Background: The red cell distribution width–platelet ratio (RPR), a novel inflammatory marker is currently used to predict inflammation in chronic diseases. It may be associated with adverse outcomes among artery disease but its prognostic value in ST-segment elevation myocardial infarction (STEMI) treated with primary percutaneous coronary intervention (PCI) has not been fully investigated. There is no data regarding the association between RPR and in-hospital major adverse cardiovascular events (MACEs). This study evaluated the relations between pre-procedural RPR and the in-hospital and long-term outcomes in STEMI patients undergoing primary PCI.

Methods: This study included 580 STEMI patients (77% men, mean age: 59 ± 12 years). The patients were divided into two groups according to thrombolysis in myocardial infarction (TIMI) flow grades after primary PCI. No-reflow was defined as a post-PCI TIMI flow grade of 0, 1 or 2 (group 1). Angiographic success was defined as TIMI flow grade 3 (group 2).

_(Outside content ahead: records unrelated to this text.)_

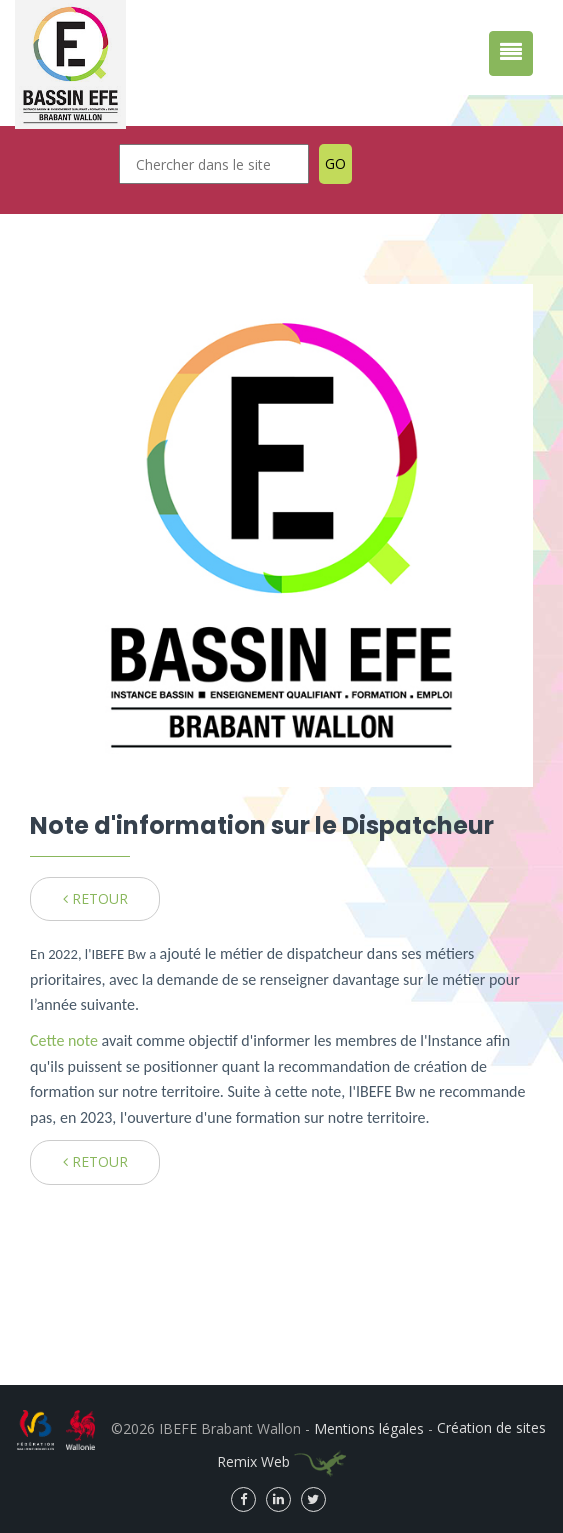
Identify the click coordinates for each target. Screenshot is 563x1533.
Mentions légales (369, 1427)
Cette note (66, 1040)
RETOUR (95, 898)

Results: Whole blood cell count, neutrophil and lymphocyte percentages, red cell distribution width, platecrit, neutrophil–lymphocyte ratio (NLR) and RPR values were higher among patients with no-reflow. On multivariate analysis, pain to balloon time, multivessel disease, TIMI thrombus grade, tirofiban, aspirin, previous coronary artery disease, NLR, platecrit and RPR remained independent predictors of no-reflow after primary PCI. Patients in no-reflow group tended to be higher percent in-hospital MACE, including nonfatal myocardial infarction and cardiovascular mortality compared to the reflow patients.

Conclusions: Admission NLR, platecrit and RPR are independent correlates of no-reflow and in-hospital MACEs among patients with STEMI undergoing primary PCI.